Reverend Phillip Honeywood established a Beagle pack in Essex in the 1830s and it is believed that this pack formed the basis for the modern Beagle breed. Although details of the pack's lineage are not recorded it is thought that North Country Beagles and Southern Hounds were strongly represented; William Youatt suspected that Harriers formed a good majority of the Beagle's bloodline, but the origin of the Harrier is itself obscure.Honeywood's Beagles were small, standing at about 10 inches (25 cm) at the shoulder, and pure white according to John Mills (writing in The Sportsman's Library in 1845). Prince Albert and Lord Winterton also had Beagle packs around this time, and royal favour no doubt led to some revival of interest in the breed, but Honeywood's pack was regarded as the finest of the three.
Although credited with the development of the modern breed, Honeywood concentrated on producing dogs for hunting and it was left to Thomas Johnson to refine the breeding to produce dogs that were both attractive and capable hunters. Two strains were developed: the rough- and smooth-coated varieties. The rough-coated Beagle survived until the beginning of the 20th century, and there were even records of one making an appearance at a dog show as late as 1969, but this variety is now extinct, having probably been absorbed into the standard Beagle bloodline.
In the 1840s, a standard Beagle type was beginning to develop: the distinction between the North Country Beagle and Southern Hound had been lost, but there was still a large variation in size, character, and reliability among the emerging packs.In 1856, "Stonehenge" (the pseudonym of John Henry Walsh), writing in the Manual of British Rural Sports, was still dividing Beagles into four varieties: the medium Beagle; the dwarf or lapdog Beagle; the fox Beagle (a smaller, slower version of the Foxhound); and the rough-coated or terrier Beagle, which he classified as a cross between any of the other varieties and one of the Scottish terrier breeds.Stonehenge also gives the start of a standard description:
In size the beagle measures from 10 inches, or even less, to 15. In shape they resemble the old southern hound in miniature, but with more neatness and beauty; and they also resemble that hound in style of hunting.
By 1887 the threat of extinction was on the wane: there were 18 Beagle packs in England.The Beagle Club was formed in 1890 and the first standard drawn up at the same time.The following year the Association of Masters of Harriers and Beagles was formed.

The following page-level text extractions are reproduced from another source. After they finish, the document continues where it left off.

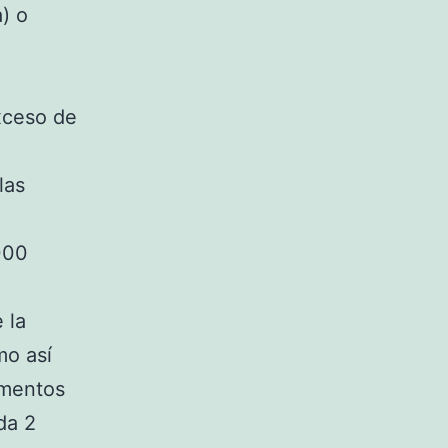
) o
xceso de
las
000
 la
mo así
amentos
da 2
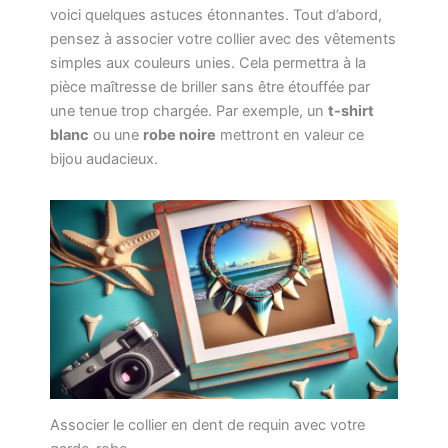
voici quelques astuces étonnantes. Tout d’abord,
pensez à associer votre collier avec des vêtements
simples aux couleurs unies. Cela permettra à la
pièce maîtresse de briller sans être étouffée par
une tenue trop chargée. Par exemple, un
t-shirt
blanc
ou une
robe noire
mettront en valeur ce
bijou audacieux.
Associer le collier en dent de requin avec votre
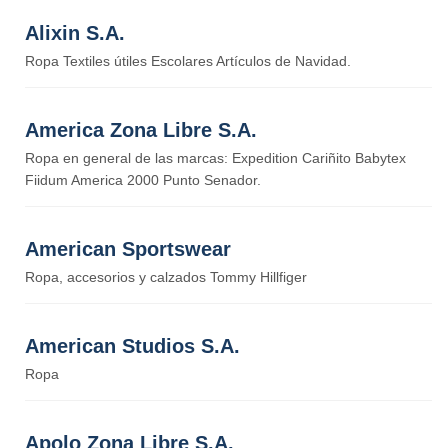
Alixin S.A.
Ropa Textiles útiles Escolares Artículos de Navidad.
America Zona Libre S.A.
Ropa en general de las marcas: Expedition Cariñito Babytex
Fiidum America 2000 Punto Senador.
American Sportswear
Ropa, accesorios y calzados Tommy Hillfiger
American Studios S.A.
Ropa
Apolo Zona Libre S.A.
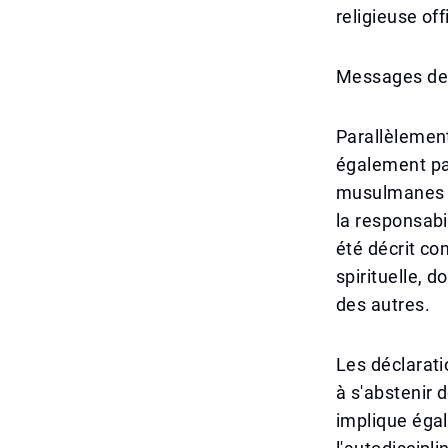
religieuse off
Messages de
Parallèlement
également pa
musulmanes mo
la responsabi
été décrit co
spirituelle, 
des autres.
Les déclarati
à s'abstenir 
implique égal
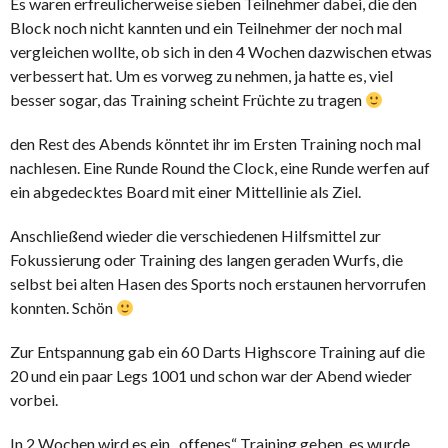
Es waren erfreulicherweise sieben Teilnehmer dabei, die den
Block noch nicht kannten und ein Teilnehmer der noch mal
vergleichen wollte, ob sich in den 4 Wochen dazwischen etwas
verbessert hat. Um es vorweg zu nehmen, ja hatte es, viel
besser sogar, das Training scheint Früchte zu tragen
den Rest des Abends könntet ihr im Ersten Training noch mal
nachlesen. Eine Runde Round the Clock, eine Runde werfen auf
ein abgedecktes Board mit einer Mittellinie als Ziel.
Anschließend wieder die verschiedenen Hilfsmittel zur
Fokussierung oder Training des langen geraden Wurfs, die
selbst bei alten Hasen des Sports noch erstaunen hervorrufen
konnten. Schön
Zur Entspannung gab ein 60 Darts Highscore Training auf die
20 und ein paar Legs 1001 und schon war der Abend wieder
vorbei.
In 2 Wochen wird es ein „offenes“ Training geben, es wurde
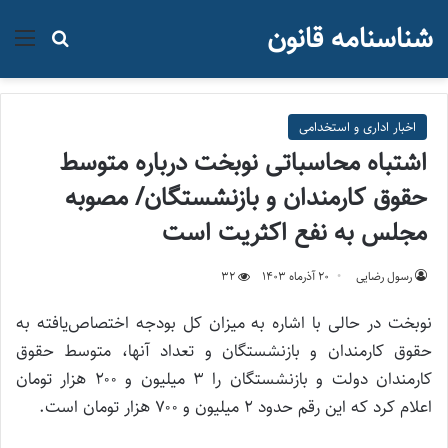
شناسنامه قانون
منو
جستجو ب
اخبار اداری و استخدامی
اشتباه محاسباتی نوبخت درباره متوسط
حقوق کارمندان و بازنشستگان/ مصوبه
مجلس به نفع اکثریت است
رسول رضایی
۲۰ آذر‌ماه ۱۴۰۳
32
نوبخت در حالی با اشاره به میزان کل بودجه اختصاص‌یافته به
حقوق کارمندان و بازنشستگان و تعداد آنها، متوسط حقوق
کارمندان دولت و بازنشستگان را ۳ میلیون و ۲۰۰ هزار تومان
اعلام کرد که این رقم حدود ۲ میلیون و ۷۰۰ هزار تومان است.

Both organisations aimed to further the best interests of the breed, and both were keen to produce a standard type of Beagle.By 1902 the number of packs had risen to 44.
Beagles were in the United States by the 1840s at the latest, but the first dogs were imported strictly for hunting and were of variable quality. Since Honeywood had only started breeding in the 1830s, it is unlikely these dogs were representative of the modern breed and the description of them as looking like straight-legged Dachshunds with weak heads has little resemblance to the standard. Serious attempts at establishing a quality bloodline began in the early 1870s when General Richard Rowett from Illinois imported some dogs from England and began breeding. Rowett's Beagles are believed to have formed the models for the first American standard, drawn up by Rowett, L. H. Twadell, and Norman Ellmore in 1887.The Beagle was accepted as a breed by the American Kennel Club (AKC) in 1884. In the 20th century the breed has spread worldwide.